Culturally and traditionally, the elder son, the firstborn was to receive all of the benefits and assume the greater position. But the Lord seems to tweak that a lot…
• Cain was the firstborn, but Abel was blessed.
• Ishmael was the firstborn, but it was Isaac who was blessed.
• Esau was the firstborn, but it was Jacob who was blessed.
• Reuben was the firstborn, but it was Joseph who was blessed.
• Aaron was the firstborn, but it was Moses who was blessed.
Throughout the Word, the Lord often makes the lesser the greater, and uses the younger to rule the older. Why? I think the basic message is simply this: What is coming is always better than what has been.4
6. Every good thing God gives me tells a story (Genesis 48:17-20)
“When Joseph saw that his father had placed his right hand on Ephraim’s head, he thought it was a mistake and took his father’s hand to move it from Ephraim’s head to Manasseh’s. Joseph said to his father, “Not that way, my father! This one is the firstborn. Put your right hand on his head.” But his father refused and said, “I know, my son, I know! He too will become a tribe, and he too will be great; nevertheless, his younger brother will be greater than he, and his offspring will become a populous nation.” So he blessed them that day, putting Ephraim before Manasseh when he said, “The nation Israel will invoke blessings by you, saying, ‘May God make you like Ephraim and Manasseh.’ ”” (Genesis 48:17–20, CSB)
The story this blessing tells us that God can do unexpected things in your life. God uses this inverted blessing (the smaller will be greater than the larger). He uses this specific blessing and says that it will be an example for other blessings. Other people will use this story to share good things with people who never expected them. Because Ephraim never expected to be placed above Manasseh. Just as Ephraim never expected that blessing, Ephraim will tell that story to others.

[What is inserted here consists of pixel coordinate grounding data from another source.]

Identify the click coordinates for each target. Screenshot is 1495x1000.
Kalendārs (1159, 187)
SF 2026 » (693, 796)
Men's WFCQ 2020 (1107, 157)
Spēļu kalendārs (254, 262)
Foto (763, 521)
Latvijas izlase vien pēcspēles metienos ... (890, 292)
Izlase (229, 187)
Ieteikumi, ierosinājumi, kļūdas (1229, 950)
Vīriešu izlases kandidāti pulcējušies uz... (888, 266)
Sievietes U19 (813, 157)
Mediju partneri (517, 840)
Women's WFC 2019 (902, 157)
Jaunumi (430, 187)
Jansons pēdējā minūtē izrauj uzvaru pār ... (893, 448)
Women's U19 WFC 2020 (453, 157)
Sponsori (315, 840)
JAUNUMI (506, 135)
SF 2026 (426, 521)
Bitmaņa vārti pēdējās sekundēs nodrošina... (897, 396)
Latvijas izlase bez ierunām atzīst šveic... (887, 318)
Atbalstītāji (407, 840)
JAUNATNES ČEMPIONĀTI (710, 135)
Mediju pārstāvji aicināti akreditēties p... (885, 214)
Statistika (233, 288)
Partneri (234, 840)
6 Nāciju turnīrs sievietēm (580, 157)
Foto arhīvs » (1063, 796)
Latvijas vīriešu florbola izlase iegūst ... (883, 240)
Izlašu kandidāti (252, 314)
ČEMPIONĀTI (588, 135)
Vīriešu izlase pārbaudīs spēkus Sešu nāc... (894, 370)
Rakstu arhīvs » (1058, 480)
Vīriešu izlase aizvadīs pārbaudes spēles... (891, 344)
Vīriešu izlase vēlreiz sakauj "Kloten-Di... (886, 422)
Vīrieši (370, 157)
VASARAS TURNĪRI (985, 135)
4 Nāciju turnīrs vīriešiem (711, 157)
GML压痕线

God tells the people of Israel to use this inverted blessing as an example to do good for others, those who never expected it.

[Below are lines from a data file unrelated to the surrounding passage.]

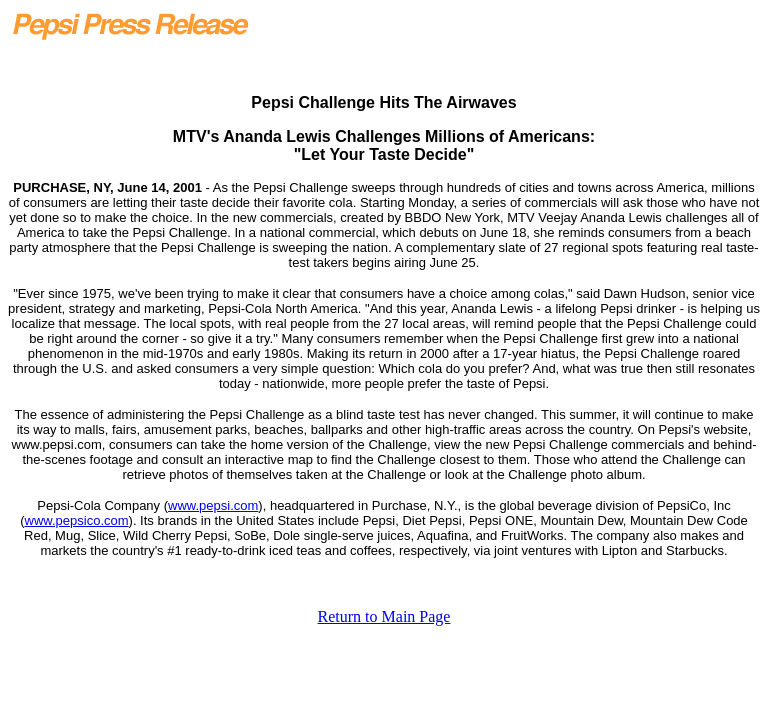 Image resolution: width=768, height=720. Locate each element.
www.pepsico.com (77, 520)
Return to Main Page (384, 616)
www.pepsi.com (213, 505) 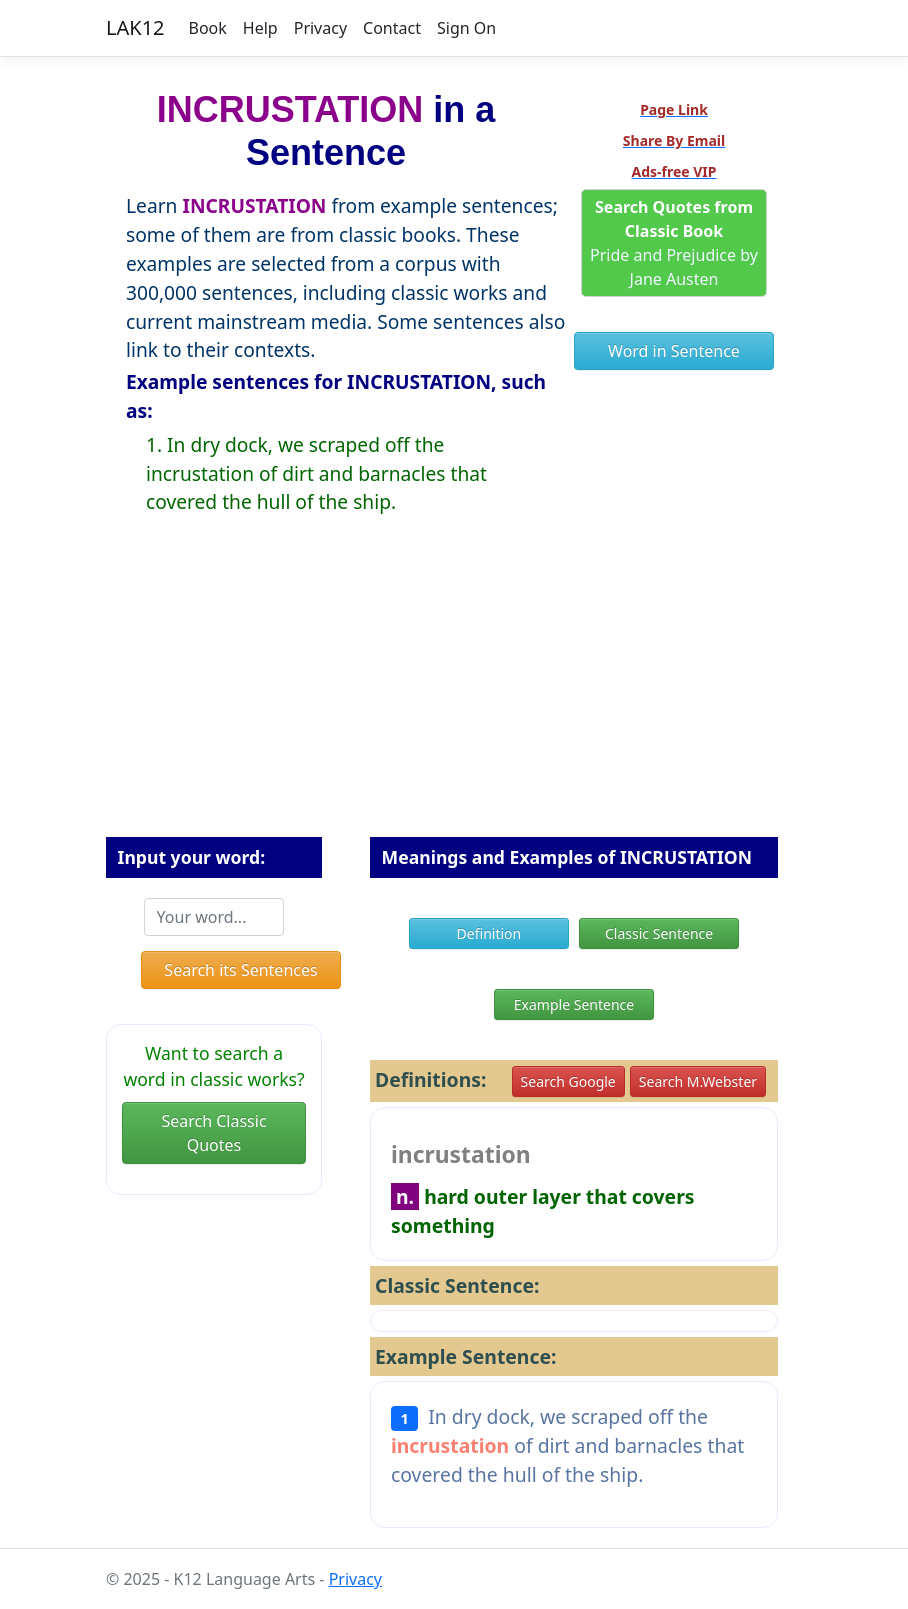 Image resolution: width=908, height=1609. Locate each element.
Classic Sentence (659, 933)
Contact (392, 28)
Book (208, 28)
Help (260, 28)
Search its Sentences (240, 970)
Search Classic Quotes (213, 1133)
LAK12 (135, 27)
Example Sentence (574, 1004)
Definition (489, 933)
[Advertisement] (454, 692)
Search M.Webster (698, 1081)
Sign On (466, 28)
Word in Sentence (674, 351)
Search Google (568, 1081)
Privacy (320, 28) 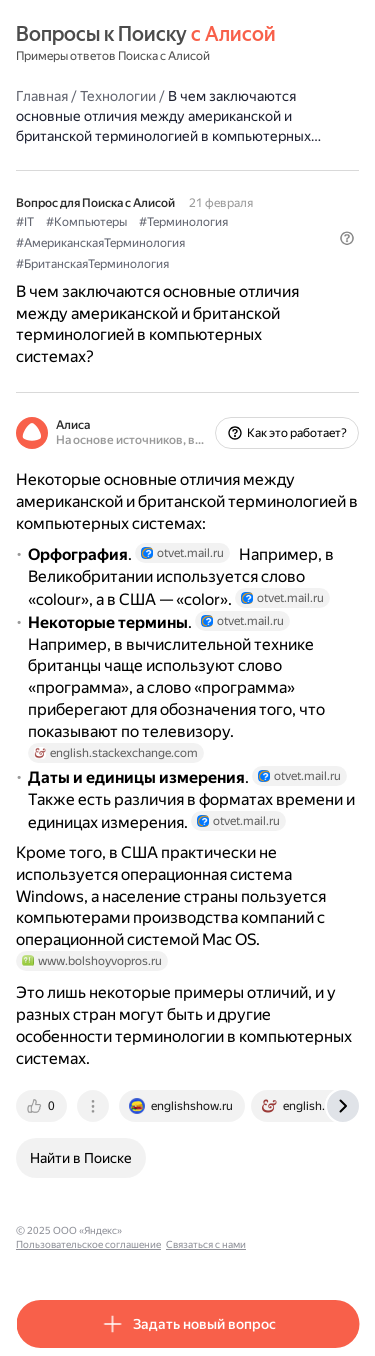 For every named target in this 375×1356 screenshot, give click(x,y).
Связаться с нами (206, 1244)
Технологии (118, 96)
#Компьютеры (86, 222)
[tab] (43, 1106)
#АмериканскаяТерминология (100, 243)
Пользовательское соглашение (88, 1244)
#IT (25, 222)
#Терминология (183, 222)
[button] (347, 238)
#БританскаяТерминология (92, 264)
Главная (42, 96)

7. God’s goodness doesn’t end today. It extends into the future (Genesis 48:21-22)
“Israel said to Joseph, “Look, I am about to die, but God will be with you and will bring you back to the land of your fathers. Over and above what I am giving your brothers, I am giving you the one mountain slope that I took from the Amorites with my sword and bow.”” (Genesis 48:21–22, CSB)

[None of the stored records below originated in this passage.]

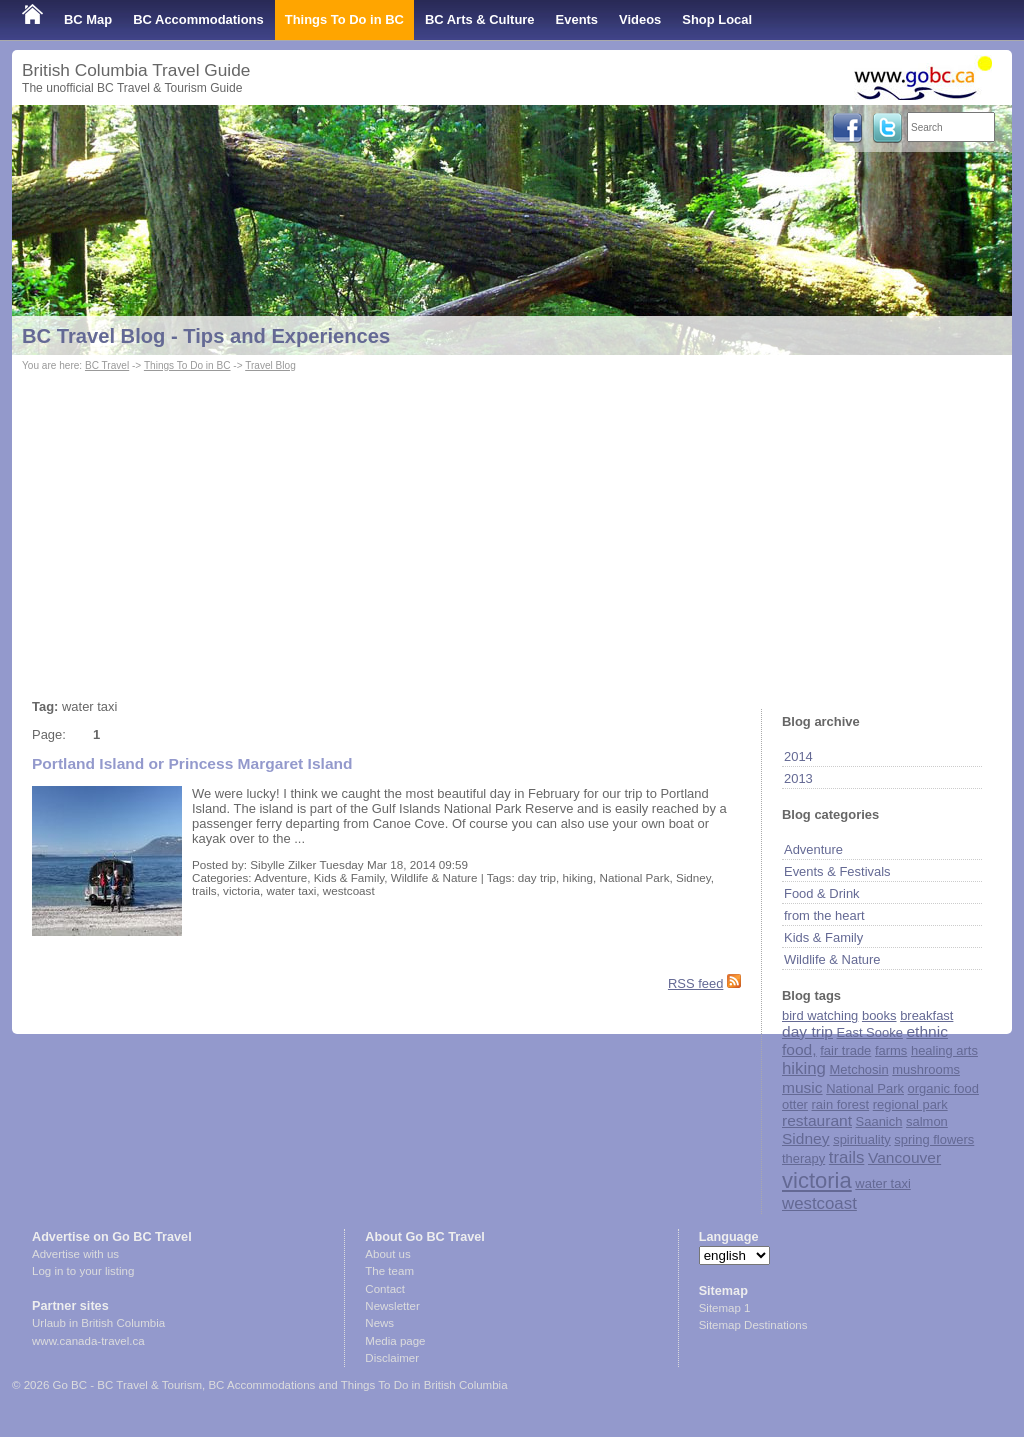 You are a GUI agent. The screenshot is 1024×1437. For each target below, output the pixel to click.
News (379, 1323)
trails (847, 1157)
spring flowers (934, 1139)
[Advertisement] (512, 526)
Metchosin (859, 1069)
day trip (807, 1031)
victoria (817, 1180)
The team (389, 1271)
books (879, 1015)
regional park (910, 1104)
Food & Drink (822, 893)
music (802, 1087)
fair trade (845, 1050)
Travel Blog (270, 365)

The point is, Jacob, pictured a great future in the Lord for his children and grandchildren, a future that involved the fulfillment of God’s promises. As God’s people in our day, we need to picture for our children the great purpose of completing the task of world evangelization before the Lord’s coming. We do not truly bless our children if we encourage them to worldly success instead of success with God. By our example, through stories we read to them, through the values we live and teach, we need to give our children a vision for the coming kingdom that God has promised for those who love Him.5
This section begins with a prophecy. Jacob tells Joseph that this story won’t end in Egypt. Even though the situation looks like it ends here, it won’t. There will come a time when God will bring His people back to the land that He promised his ancestors. Jacob gave Joseph a coat at the beginning of his life. Here, Jacob gives Joseph another gift. The gifts we give at the end of our lives are more than the gifts we give at the beginning. What are you going to do with the good things God has given to you? Receive it. Accept it. Extend it.
1 Tony Evans, Tony Evans’ Book of Illustrations: Stories, Quotes, and Anecdotes from More than 30 Years of Preaching and Public Speaking (Chicago, IL: Moody Publishers, 2009), 27.
2 Jon Courson, Jon Courson’s Application Commentary: Volume One: Genesis–Job (Nashville, TN: Thomas Nelson, 2005), 207–208.
3 Brad Mills, “Passing On Our Faith (Genesis 48),” Sermon, 13 May 2015, Internet, http://graceclovis.org/sermons/passing-on-our-faith-genesis-48/, accessed on 18 May 2018.
4 Jon Courson, Jon Courson’s Application Commentary: Volume One: Genesis–Job (Nashville, TN: Thomas Nelson, 2005), 208–209.